(Saved entries)

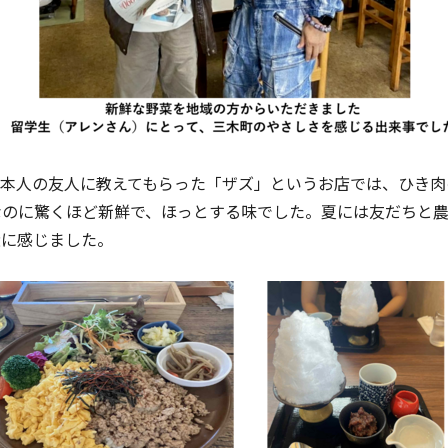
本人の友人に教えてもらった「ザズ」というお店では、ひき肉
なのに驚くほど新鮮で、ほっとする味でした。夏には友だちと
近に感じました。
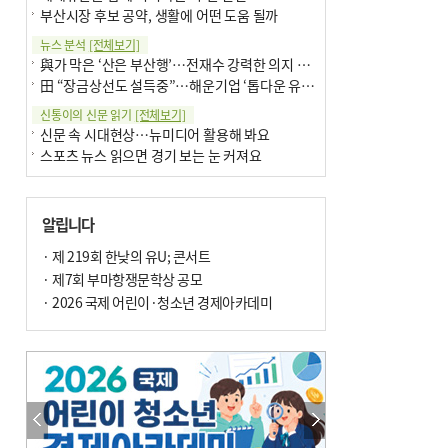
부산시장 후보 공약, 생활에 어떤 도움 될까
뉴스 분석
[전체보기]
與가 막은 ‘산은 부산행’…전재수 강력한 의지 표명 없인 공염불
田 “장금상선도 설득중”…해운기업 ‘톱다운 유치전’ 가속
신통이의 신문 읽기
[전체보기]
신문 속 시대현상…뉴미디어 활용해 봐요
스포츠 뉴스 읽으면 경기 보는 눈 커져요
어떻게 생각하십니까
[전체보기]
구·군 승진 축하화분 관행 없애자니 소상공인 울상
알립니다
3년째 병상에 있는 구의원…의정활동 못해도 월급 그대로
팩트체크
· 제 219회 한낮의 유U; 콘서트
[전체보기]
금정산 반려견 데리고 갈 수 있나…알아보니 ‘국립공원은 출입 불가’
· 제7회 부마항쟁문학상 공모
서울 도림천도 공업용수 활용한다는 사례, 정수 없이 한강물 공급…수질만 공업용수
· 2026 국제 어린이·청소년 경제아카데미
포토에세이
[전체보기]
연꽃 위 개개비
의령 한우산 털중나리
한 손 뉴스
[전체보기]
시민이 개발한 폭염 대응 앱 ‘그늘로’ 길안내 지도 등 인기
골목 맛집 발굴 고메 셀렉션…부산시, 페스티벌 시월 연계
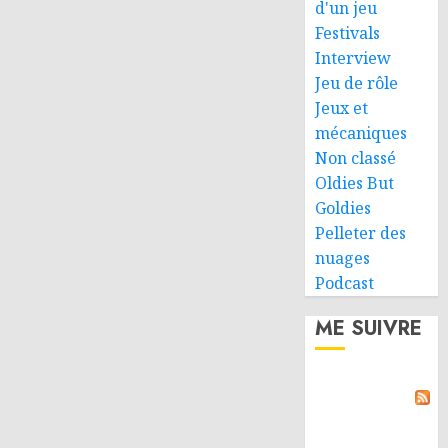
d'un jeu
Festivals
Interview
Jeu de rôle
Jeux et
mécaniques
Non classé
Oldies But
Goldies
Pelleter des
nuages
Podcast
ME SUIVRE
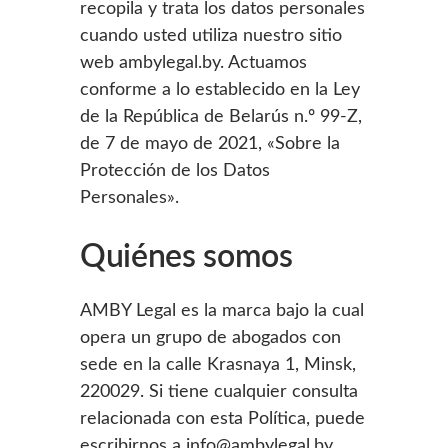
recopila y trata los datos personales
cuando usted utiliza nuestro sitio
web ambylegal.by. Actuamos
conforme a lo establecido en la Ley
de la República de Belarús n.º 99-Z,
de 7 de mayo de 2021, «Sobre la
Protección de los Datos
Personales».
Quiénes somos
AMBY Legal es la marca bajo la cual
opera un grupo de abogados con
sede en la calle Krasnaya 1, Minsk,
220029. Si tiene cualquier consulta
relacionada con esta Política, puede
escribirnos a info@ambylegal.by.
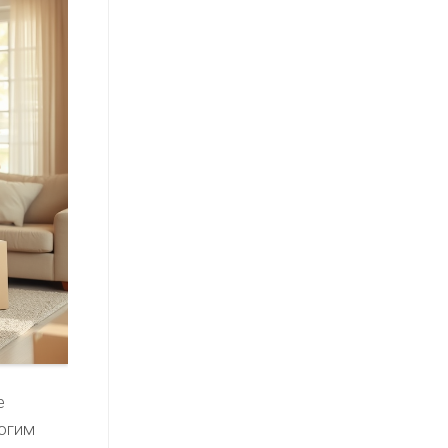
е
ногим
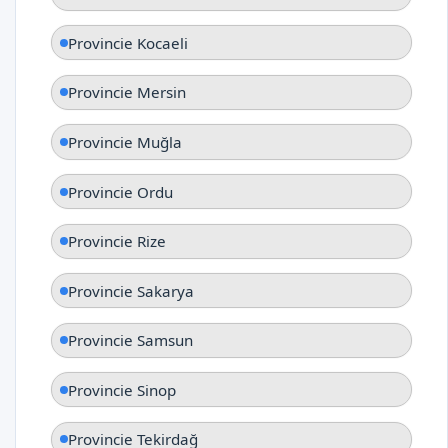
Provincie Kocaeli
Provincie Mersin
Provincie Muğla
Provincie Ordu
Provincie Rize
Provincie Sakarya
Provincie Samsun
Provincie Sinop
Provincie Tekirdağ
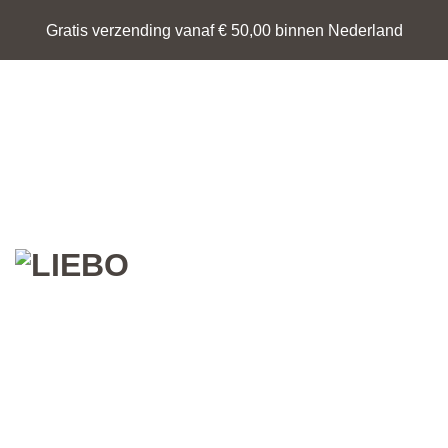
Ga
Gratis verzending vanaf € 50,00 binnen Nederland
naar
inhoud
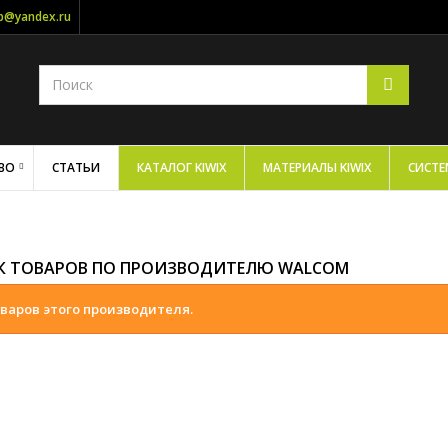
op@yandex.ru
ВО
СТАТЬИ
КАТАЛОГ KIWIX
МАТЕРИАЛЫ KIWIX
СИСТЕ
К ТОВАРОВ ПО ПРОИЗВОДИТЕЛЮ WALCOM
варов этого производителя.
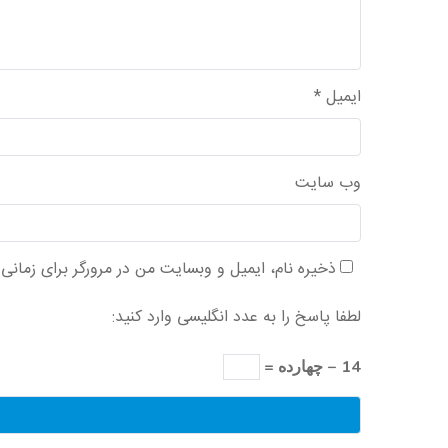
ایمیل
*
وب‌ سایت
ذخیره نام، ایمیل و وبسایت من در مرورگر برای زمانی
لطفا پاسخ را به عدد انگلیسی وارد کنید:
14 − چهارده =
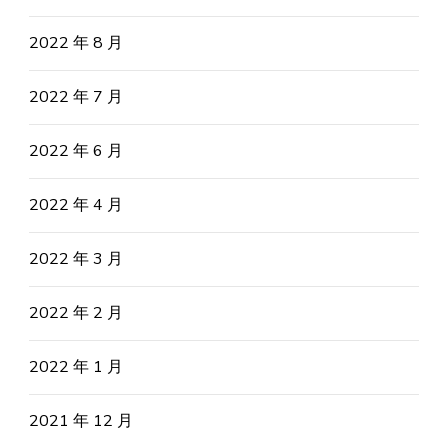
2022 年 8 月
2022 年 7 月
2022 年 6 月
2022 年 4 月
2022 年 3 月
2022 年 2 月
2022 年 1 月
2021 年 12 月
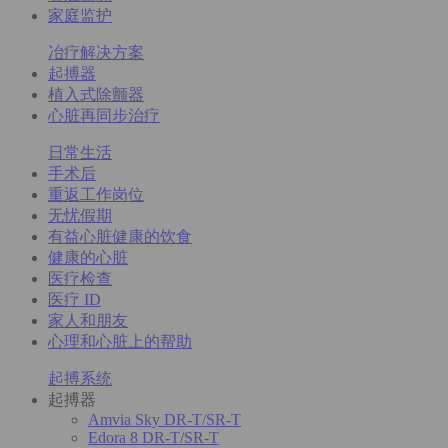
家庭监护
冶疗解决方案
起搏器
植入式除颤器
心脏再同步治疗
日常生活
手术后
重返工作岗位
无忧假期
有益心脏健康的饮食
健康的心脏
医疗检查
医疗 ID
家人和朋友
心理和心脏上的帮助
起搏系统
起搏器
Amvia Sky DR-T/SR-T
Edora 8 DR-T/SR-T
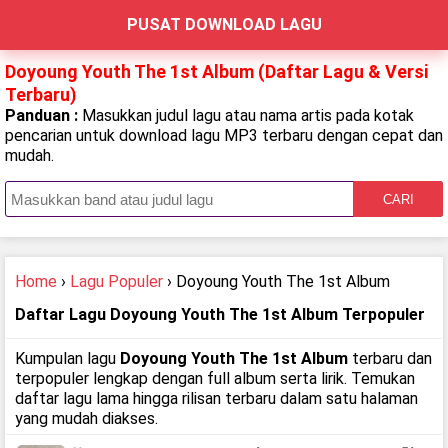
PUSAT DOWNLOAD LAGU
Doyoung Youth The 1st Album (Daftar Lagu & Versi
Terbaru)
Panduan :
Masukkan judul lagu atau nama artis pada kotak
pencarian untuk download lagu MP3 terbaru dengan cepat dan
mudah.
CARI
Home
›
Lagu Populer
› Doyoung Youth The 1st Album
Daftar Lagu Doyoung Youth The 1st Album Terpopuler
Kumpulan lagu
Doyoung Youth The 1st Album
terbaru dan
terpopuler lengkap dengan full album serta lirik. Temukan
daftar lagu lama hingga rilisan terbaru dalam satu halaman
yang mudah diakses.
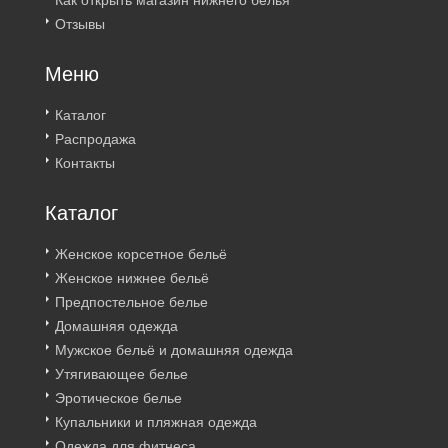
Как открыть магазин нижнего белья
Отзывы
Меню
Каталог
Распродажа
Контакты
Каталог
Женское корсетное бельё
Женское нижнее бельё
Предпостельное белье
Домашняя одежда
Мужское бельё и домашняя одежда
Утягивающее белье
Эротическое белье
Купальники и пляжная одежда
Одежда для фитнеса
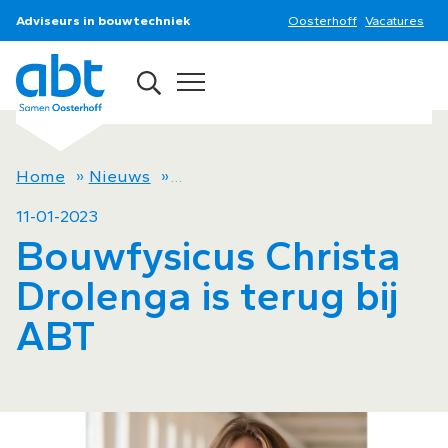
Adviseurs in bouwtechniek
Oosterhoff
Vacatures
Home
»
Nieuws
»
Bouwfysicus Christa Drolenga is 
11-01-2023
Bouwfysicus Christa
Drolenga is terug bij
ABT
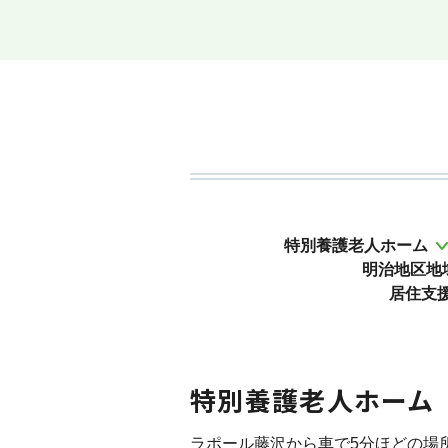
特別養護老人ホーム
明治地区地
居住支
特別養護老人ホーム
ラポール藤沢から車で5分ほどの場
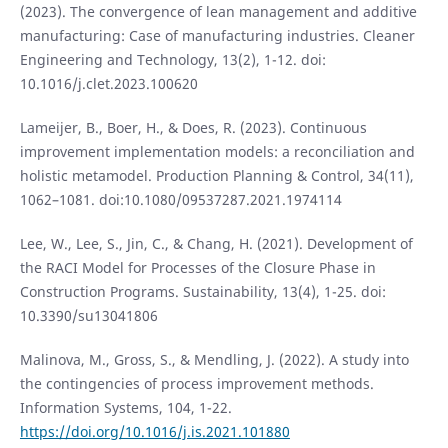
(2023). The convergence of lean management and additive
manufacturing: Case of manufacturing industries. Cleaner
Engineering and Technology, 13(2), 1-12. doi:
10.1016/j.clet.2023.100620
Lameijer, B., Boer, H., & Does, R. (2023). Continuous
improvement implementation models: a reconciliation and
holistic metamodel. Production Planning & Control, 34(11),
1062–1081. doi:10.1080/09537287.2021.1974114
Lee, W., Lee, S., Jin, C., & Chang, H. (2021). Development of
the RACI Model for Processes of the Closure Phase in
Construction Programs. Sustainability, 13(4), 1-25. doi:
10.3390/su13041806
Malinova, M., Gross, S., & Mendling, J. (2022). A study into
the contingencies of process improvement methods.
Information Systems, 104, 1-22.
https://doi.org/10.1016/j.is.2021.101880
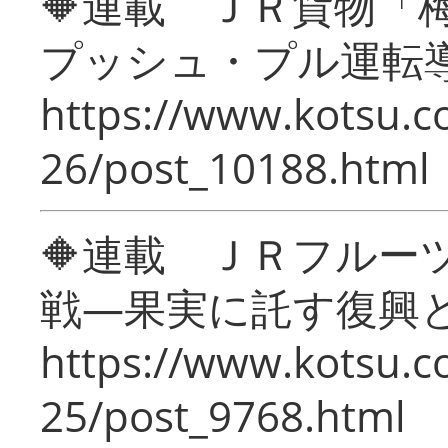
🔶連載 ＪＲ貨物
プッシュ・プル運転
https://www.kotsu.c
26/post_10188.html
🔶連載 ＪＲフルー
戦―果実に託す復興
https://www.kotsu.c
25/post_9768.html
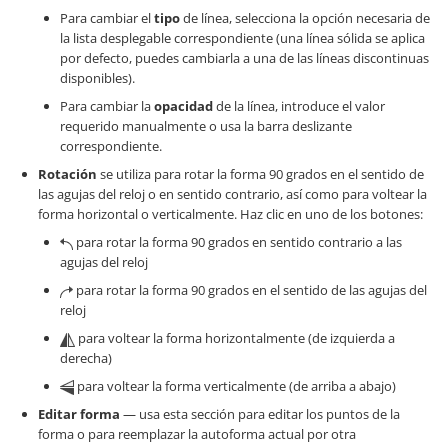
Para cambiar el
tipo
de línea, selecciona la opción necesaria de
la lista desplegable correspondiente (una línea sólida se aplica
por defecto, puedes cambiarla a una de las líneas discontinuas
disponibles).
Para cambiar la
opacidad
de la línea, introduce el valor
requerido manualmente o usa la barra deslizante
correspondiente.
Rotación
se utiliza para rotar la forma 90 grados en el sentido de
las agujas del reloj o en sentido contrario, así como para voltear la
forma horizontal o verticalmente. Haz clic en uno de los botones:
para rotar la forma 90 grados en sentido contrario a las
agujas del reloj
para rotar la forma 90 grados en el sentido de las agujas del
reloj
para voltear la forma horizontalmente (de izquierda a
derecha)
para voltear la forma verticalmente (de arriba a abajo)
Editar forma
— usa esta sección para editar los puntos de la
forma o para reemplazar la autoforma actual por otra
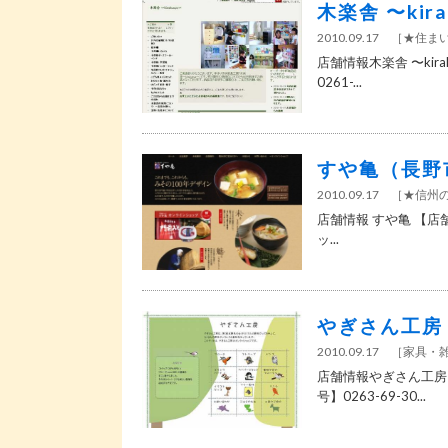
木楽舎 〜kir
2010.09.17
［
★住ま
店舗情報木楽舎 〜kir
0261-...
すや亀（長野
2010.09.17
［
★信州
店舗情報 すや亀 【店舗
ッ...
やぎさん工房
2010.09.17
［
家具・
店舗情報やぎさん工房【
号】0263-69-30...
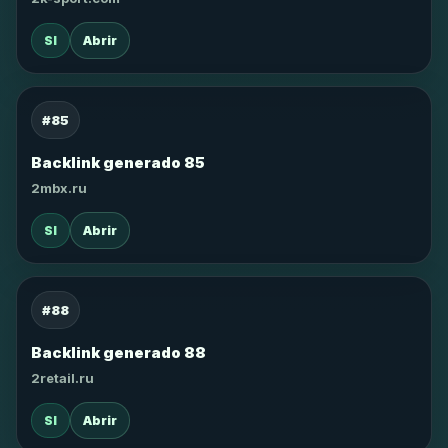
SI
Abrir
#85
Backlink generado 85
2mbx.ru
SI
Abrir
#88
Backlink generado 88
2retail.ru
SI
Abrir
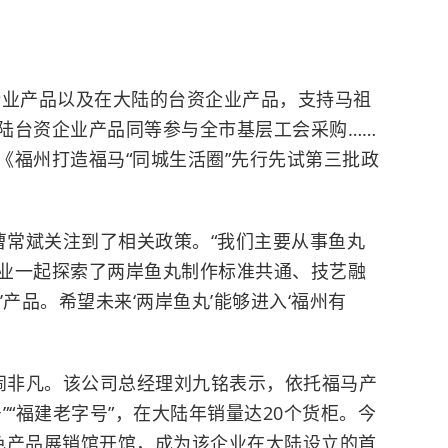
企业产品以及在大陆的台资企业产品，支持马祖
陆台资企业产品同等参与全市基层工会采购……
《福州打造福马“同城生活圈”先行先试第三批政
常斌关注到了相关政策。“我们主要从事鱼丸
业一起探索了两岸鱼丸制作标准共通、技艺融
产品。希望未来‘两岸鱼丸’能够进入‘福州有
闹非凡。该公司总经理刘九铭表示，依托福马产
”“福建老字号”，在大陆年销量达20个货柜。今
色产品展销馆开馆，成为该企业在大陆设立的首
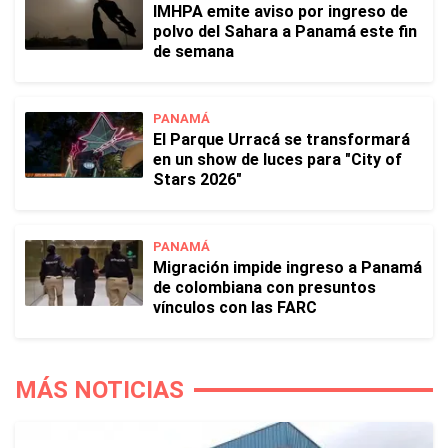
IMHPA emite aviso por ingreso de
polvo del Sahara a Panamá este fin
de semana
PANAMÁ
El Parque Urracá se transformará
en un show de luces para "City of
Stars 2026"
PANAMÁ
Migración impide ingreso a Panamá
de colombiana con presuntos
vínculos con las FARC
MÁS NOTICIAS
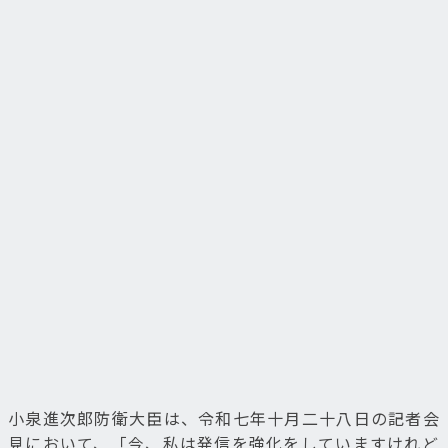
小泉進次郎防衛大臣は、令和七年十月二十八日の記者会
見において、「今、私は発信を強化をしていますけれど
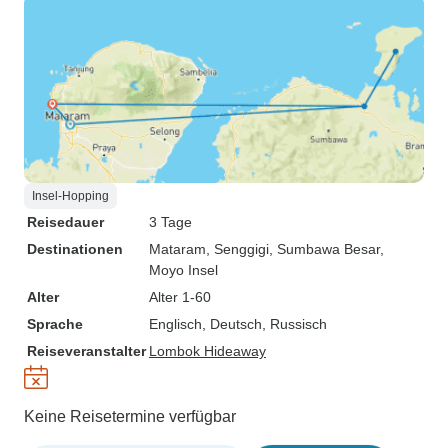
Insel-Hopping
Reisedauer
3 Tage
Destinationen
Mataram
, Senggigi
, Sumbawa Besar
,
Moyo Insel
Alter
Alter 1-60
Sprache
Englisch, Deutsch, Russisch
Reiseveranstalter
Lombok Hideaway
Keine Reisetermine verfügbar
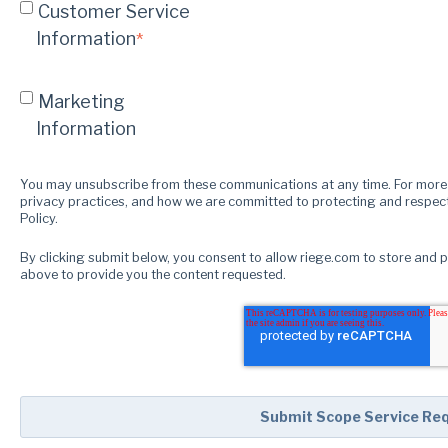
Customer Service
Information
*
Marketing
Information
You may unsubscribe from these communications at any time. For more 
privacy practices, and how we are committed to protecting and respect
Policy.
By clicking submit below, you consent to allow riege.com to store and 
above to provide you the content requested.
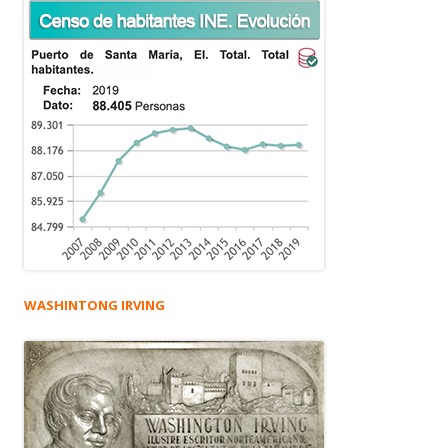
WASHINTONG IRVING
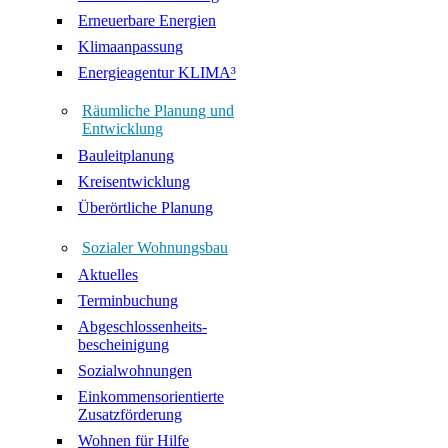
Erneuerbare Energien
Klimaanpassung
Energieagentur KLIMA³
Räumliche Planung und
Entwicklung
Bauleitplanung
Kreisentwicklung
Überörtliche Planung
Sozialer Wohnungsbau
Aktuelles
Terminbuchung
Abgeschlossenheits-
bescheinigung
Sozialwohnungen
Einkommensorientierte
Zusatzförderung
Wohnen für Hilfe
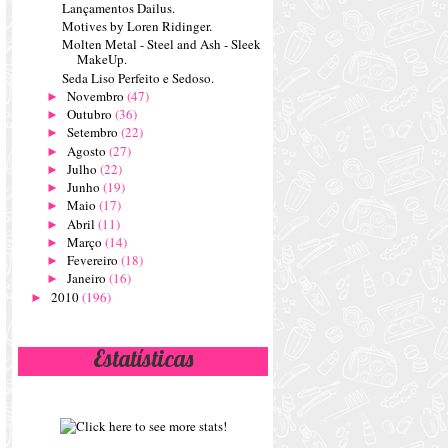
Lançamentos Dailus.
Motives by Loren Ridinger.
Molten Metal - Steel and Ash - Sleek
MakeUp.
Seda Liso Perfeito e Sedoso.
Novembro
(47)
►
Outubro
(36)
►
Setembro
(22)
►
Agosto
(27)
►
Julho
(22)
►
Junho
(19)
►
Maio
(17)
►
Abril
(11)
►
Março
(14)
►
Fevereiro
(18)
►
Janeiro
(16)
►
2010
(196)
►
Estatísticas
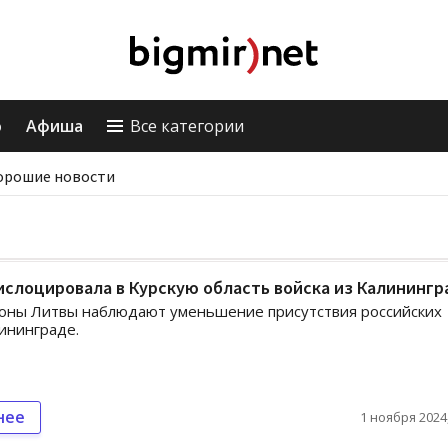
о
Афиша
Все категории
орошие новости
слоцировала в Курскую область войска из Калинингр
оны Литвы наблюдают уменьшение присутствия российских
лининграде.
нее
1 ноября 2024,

AIM OF THE TASK:
Go through the entries above and pull out each line with "voltear" in it.

EXPECTED ANSWER:
las agujas del reloj o en sentido contrario, así como para voltear la
para voltear la forma horizontalmente (de izquierda a
para voltear la forma verticalmente (de arriba a abajo)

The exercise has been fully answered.